### Your objective:
What follows is a set of records. Copy them exactly and leave out the images.

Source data
********************

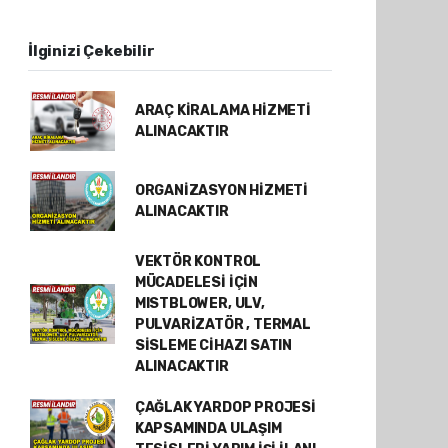
İlginizi Çekebilir
ARAÇ KİRALAMA HİZMETİ
ALINACAKTIR
ORGANİZASYON HİZMETİ
ALINACAKTIR
VEKTÖR KONTROL
MÜCADELESİ İÇİN
MISTBLOWER, ULV,
PULVARİZATÖR , TERMAL
SİSLEME CİHAZI SATIN
ALINACAKTIR
ÇAĞLAK YARDOP PROJESİ
KAPSAMINDA ULAŞIM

********************

### Completed task:
İlginizi Çekebilir
ARAÇ KİRALAMA HİZMETİ
ALINACAKTIR
ORGANİZASYON HİZMETİ
ALINACAKTIR
VEKTÖR KONTROL
MÜCADELESİ İÇİN
MISTBLOWER, ULV,
PULVARİZATÖR , TERMAL
SİSLEME CİHAZI SATIN
ALINACAKTIR
ÇAĞLAK YARDOP PROJESİ
KAPSAMINDA ULAŞIM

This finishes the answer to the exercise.